The 39 organizations of the Council of Student Organizations (CSO) had their hopes high as they waited for the results of the mid-year re-accreditation. After the results were relayed, they discovered that almost all of the organizations’ grades were miscalculated –a mishap that was nonetheless, an honest mistake.
Paul Vincent Abanador, president of the Physics Society (Physoc) says that he immediately approached the CSO Executive Board (EB) when he noticed a miscalculation in his organization’s final grade. He approached the council a week after receiving the results.
“When they [CSO EB] gave us the results, I noticed that there was a number [grade] missing in the computation. Sharm [CSO chair] said that she might have missed something,” he narrates. The missing component the accreditation committee oversaw was the grade for quality of activities.
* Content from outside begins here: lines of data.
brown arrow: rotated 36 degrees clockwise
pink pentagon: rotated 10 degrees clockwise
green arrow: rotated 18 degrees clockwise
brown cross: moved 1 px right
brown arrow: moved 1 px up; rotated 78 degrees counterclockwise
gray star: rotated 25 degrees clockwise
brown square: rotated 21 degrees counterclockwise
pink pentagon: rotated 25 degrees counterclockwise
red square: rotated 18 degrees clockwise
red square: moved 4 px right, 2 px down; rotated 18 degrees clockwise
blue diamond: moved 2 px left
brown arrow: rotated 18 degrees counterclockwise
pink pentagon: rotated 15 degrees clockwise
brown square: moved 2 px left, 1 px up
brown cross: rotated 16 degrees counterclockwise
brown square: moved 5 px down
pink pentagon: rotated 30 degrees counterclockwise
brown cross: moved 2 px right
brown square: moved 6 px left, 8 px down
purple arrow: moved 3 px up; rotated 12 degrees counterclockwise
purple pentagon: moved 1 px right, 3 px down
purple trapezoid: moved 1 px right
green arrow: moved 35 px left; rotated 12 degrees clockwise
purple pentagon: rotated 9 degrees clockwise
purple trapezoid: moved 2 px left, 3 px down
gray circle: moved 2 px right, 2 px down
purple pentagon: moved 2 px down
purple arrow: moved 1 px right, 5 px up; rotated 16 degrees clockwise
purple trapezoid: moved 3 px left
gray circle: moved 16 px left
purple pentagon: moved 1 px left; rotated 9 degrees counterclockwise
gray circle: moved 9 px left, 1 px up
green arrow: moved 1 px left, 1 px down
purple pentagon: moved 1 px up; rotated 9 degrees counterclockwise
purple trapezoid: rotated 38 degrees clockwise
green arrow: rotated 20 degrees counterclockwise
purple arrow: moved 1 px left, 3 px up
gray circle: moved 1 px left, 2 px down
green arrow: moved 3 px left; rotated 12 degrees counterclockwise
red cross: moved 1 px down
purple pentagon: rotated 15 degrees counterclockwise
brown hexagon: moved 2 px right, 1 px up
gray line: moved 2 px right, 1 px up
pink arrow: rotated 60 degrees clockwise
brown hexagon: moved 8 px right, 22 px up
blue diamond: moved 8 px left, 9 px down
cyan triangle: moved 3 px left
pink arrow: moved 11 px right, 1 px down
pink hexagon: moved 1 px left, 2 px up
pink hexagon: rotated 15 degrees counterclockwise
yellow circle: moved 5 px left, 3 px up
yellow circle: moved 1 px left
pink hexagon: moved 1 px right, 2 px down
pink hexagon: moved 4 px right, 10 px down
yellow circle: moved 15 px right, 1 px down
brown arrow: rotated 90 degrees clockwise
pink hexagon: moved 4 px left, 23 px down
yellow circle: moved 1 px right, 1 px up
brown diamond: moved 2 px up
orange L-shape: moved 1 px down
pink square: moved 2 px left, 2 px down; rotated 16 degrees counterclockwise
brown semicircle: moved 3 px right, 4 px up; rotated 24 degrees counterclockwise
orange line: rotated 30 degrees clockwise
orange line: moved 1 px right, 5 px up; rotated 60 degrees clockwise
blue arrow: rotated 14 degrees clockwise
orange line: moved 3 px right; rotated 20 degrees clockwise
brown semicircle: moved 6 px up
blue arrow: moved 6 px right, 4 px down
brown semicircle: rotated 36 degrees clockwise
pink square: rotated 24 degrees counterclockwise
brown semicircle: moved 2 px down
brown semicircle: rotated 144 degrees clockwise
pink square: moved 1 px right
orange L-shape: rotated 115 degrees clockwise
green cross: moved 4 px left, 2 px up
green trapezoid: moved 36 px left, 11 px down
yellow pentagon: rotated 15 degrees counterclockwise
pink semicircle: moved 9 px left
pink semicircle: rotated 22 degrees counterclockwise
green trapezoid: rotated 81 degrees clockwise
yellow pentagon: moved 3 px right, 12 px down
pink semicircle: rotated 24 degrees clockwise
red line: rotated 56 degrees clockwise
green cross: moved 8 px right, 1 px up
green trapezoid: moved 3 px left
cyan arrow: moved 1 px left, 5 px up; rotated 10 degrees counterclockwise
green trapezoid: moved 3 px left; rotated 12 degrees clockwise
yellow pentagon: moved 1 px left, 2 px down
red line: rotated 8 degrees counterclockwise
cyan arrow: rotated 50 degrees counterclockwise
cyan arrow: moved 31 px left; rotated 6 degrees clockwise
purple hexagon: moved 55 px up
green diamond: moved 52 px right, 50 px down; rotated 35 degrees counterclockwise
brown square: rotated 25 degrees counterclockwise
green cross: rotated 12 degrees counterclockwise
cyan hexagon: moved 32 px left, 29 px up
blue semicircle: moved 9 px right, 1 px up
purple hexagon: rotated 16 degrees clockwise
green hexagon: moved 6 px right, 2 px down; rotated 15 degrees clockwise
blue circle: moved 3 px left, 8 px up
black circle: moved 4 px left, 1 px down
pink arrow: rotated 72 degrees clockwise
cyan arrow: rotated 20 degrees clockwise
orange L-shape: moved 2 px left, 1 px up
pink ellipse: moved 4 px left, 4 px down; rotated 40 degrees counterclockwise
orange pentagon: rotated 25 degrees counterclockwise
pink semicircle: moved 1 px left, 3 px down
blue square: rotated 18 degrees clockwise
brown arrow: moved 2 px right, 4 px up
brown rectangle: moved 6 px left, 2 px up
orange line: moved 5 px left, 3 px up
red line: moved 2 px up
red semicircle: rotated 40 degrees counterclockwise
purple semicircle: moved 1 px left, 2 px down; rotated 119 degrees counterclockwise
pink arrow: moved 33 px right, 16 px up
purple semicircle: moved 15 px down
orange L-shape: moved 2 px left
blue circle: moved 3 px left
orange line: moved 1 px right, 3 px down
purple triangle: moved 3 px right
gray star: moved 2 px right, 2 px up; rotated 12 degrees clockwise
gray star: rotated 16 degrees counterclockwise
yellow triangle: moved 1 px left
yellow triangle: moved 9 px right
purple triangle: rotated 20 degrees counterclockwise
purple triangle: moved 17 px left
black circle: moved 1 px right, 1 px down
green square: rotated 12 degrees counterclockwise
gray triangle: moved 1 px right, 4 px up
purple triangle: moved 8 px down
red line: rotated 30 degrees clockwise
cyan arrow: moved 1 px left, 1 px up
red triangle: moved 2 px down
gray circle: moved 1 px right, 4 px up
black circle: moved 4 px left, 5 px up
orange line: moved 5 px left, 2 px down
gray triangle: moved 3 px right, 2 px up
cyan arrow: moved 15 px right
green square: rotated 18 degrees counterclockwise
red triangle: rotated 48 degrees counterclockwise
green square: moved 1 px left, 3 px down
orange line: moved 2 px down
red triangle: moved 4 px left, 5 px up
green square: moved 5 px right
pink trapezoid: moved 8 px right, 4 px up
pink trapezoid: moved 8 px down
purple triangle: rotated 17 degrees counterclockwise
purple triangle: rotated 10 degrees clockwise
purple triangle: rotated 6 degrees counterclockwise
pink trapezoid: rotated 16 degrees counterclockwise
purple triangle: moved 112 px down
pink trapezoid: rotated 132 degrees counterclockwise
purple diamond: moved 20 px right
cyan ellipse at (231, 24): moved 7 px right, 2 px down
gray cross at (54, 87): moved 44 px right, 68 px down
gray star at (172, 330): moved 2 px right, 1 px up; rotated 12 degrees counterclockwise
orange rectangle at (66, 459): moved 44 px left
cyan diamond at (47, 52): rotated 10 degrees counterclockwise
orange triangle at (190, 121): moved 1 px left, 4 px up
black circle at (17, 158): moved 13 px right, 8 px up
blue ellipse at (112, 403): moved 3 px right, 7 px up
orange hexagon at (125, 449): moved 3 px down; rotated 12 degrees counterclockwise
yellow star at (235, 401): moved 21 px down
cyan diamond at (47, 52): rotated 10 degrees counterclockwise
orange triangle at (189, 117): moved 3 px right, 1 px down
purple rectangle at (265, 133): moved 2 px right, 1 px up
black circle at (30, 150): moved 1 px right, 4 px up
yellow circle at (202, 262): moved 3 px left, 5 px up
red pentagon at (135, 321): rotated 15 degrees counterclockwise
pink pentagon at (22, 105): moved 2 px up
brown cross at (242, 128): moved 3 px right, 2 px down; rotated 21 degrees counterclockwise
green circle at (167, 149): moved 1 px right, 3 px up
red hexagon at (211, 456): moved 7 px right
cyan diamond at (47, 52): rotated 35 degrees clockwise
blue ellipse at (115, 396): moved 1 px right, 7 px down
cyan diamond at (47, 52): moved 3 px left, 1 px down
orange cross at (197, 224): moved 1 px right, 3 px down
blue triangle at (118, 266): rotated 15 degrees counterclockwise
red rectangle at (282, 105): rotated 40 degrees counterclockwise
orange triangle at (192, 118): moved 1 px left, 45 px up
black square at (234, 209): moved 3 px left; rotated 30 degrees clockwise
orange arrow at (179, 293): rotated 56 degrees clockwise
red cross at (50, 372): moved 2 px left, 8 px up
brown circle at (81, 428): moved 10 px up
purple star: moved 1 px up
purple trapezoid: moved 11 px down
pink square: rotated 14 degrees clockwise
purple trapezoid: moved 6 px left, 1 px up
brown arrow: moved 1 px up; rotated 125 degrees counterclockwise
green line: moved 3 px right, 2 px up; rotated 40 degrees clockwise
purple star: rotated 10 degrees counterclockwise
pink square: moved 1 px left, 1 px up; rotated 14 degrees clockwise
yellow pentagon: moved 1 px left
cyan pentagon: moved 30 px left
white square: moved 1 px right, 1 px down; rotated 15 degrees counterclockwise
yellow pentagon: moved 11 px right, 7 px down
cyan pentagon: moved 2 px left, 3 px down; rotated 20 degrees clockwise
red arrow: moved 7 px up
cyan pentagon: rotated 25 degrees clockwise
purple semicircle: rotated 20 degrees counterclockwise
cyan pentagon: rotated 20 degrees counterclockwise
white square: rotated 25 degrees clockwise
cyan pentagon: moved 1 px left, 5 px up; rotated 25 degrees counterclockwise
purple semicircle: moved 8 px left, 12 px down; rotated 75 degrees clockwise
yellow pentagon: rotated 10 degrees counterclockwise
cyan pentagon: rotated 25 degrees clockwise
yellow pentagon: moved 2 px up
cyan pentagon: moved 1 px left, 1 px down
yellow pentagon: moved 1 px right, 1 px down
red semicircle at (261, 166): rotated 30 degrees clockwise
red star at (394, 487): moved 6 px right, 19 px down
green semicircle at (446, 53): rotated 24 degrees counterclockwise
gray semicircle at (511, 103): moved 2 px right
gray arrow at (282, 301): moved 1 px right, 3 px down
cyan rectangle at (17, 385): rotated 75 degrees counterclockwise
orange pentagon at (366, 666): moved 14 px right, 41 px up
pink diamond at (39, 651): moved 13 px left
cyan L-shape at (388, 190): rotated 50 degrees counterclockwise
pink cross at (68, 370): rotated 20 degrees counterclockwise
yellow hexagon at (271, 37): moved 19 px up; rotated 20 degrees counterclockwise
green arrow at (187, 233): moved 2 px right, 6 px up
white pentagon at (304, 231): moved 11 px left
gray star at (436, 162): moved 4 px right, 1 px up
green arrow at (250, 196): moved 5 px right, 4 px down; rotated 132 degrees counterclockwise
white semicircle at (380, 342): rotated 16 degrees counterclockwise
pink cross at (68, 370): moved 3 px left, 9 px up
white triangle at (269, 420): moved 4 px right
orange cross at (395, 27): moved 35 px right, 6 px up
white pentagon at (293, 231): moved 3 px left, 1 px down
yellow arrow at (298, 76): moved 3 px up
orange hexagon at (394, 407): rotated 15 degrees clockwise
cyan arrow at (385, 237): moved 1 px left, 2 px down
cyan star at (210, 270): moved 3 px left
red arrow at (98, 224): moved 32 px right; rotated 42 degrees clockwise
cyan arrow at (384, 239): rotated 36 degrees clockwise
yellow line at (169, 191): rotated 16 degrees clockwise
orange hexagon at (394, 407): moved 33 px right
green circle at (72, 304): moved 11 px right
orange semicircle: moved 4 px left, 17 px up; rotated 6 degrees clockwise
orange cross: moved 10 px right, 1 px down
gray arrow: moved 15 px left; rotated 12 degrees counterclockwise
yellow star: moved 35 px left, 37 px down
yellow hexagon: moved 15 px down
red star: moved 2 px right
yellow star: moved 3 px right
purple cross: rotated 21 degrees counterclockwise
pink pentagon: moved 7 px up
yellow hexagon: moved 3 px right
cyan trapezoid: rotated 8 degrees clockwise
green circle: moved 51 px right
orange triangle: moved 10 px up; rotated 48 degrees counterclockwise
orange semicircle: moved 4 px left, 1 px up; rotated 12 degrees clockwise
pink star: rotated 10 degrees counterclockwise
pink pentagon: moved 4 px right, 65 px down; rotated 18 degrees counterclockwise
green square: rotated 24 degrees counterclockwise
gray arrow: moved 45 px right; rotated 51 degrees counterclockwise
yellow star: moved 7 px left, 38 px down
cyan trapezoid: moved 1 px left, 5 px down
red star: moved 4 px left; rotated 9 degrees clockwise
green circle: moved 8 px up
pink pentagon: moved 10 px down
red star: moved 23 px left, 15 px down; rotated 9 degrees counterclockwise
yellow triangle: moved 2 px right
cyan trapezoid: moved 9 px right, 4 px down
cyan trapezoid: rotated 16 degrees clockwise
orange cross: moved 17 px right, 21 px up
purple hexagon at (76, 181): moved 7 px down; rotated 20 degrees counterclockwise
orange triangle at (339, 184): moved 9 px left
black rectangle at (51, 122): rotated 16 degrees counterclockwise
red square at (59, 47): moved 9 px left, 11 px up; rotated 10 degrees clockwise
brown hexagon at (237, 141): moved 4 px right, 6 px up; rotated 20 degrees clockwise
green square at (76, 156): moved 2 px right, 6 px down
The grade determines whether the members find the activities provided by the organization worthy of their membership fees.
Thirty eight of the 39 organizations’ grades were miscalculated. Abanador shares that the other presidents also noticed the mistake in their final grades and immediately raised their concerns to the EB.
“One org lang yung tama yung computation [They only got one organization’s grade right],” continues Abanador. The grades of the 39 organizations were computed alphabetically. It was the Association of Computer Engineering Students’ (ACCESS) grade that was computed first; the accreditation committee correctly graded the organization because the organization’s “quality of activities grade” was not missed out. The grades of the other 38 organizations had to be corrected.
Abanador furthers that the CSO EB was slow to respond to the concern of his organization regarding the miscalculation. He also affirms that he made sure that there was indeed a mistake on the part of the accreditation committee before raising his concern.
In a council meeting after Abanador raised his concern, Evelyn Lopez- Esparrago, S-Life Coordinator, and CSO Chair Sharmina Ganchua announced that due to the complaints received from the presidents, a rechecking of re-accreditation results were accomplished and a miscalculation was incurred.
Esparrago apologized to organizations. “She explained how the mistake happened. Sinabi nya na may part na na-miss out sila [She told us that they missed out on a certain part],” he recalls.
The accreditation committee computed the grades in Microsoft file; they overlooked one column of cells that was left blank. “What happened was, it [blank column cells] was counted as zero,” Abanador furthers. The CSO EB gave the correction to the organization presidents.
A rearrangement of the initial Top 10 Organizations was the result of the correction of grades. The computation of ACCESS’ grade remained the same, but its ranking was changed from sixth place to the tenth. The rest of the organizations in the Top 7-9 moved one rank higher.
He reiterates that Esparaggo and the accreditation committee were fully objective in the grading of the 39 organizations.
“My point [in raising the miscalculation concern] was to make it fair for the other organizations because I know their grades were also miscalculated,” explains Abanador. He adds that he has never encountered such a mistake in the three years he was with PhySoc.
Organization presidents like Abanador did not hold anything against the CSO EB or the accreditation committee for the miscalculations done. It was good that the corrections were made and the council was accountable for it. In the future though, such instances should be avoided and the CSO EB should be quicker to respond to such concerns.
The Lasallian tried to reach Gan-chua through different modes of communication but she did not respond.
*Editor’s note: In the November issue of The Lasallian , the top 10 CSO accreditation ranking published was the original list.